His work at the MRC Laboratory of Molecular Biology on the cell lineage and genome of the tiny soil organism Caenorhabditis elegans was a trial run for the big one: the sequencing of the human genome.



The human genome will be the foundation of biology for decades, centuries or millennia to come.

Dr John Sulston, director of the Sanger Centre
Dr Sulston was born in 1942, the son of a vicar and a schoolteacher. Though he is no longer religious, he says his upbringing instilled in him the ideal of social service and the idea that "you do not do things for money".

Unlike Craig Venter, who travels in Lear Jets and Jaguar cars, Dr Sulston drives to work in the family second-hand car.

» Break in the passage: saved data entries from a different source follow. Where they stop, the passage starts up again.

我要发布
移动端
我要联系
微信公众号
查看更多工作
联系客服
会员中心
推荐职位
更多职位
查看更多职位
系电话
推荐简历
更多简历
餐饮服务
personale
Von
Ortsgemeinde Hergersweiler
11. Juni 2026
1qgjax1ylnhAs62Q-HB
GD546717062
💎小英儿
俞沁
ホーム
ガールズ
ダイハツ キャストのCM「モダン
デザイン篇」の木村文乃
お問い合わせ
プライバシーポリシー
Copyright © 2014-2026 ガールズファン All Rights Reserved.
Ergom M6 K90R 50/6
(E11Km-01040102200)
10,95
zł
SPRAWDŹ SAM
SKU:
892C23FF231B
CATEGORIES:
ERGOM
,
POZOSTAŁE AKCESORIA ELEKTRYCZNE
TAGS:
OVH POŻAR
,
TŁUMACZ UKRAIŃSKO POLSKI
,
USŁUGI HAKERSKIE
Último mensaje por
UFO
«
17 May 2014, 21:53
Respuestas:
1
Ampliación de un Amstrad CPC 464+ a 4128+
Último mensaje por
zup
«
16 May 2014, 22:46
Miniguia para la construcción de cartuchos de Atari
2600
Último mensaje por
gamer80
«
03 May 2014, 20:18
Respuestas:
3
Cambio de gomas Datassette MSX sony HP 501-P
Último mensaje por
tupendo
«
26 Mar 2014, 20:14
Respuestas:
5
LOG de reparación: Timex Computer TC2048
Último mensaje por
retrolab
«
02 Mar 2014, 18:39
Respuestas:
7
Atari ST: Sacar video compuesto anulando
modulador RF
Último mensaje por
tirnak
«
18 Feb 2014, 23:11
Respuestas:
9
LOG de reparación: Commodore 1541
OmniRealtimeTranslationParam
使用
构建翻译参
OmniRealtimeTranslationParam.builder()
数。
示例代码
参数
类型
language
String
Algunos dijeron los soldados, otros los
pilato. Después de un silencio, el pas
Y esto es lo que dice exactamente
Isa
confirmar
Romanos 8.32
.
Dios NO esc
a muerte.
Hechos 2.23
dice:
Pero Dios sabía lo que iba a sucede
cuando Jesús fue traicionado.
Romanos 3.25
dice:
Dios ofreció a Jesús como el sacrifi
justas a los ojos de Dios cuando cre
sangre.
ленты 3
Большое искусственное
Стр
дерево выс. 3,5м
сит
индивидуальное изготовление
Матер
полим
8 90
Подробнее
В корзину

After an undergraduate degree in organic chemistry and a PhD at Cambridge University, Dr Sulston headed for the Salk Institute in La Jolla, California.

Sanger Centre boss

There, as a postdoc research fellow, he grew runner beans, argued with pro-Vietnam colleagues, and had dinner with Nobel prizewinners. He also studied prebiotic chemistry, and when he returned to Cambridge in 1969, he was snapped up by the MRC lab where the structure DNA was first identified.

Dr Sulston and his colleagues at the University of Washington published the gene map of the nematode in 1990, then started to sequence it, and when the Wellcome Trust entered the race to do the same for the human in 1992, Dr Sulston was appointed director of the new Sanger Centre in Cambridgeshire.

The nematode team finally completed the genome sequence (the first for an animal) in 1998.

A man who is modest about his own achievements, Dr Sulston is a passionate believer in pushing the boundaries of science: "What is the purpose of being human and alive without doing new things?"

He also fervently wants to ensure that our genetic blueprint is publicly and freely available. Genome sequencing for commercial gain is, he has said, "totally immoral and disgusting".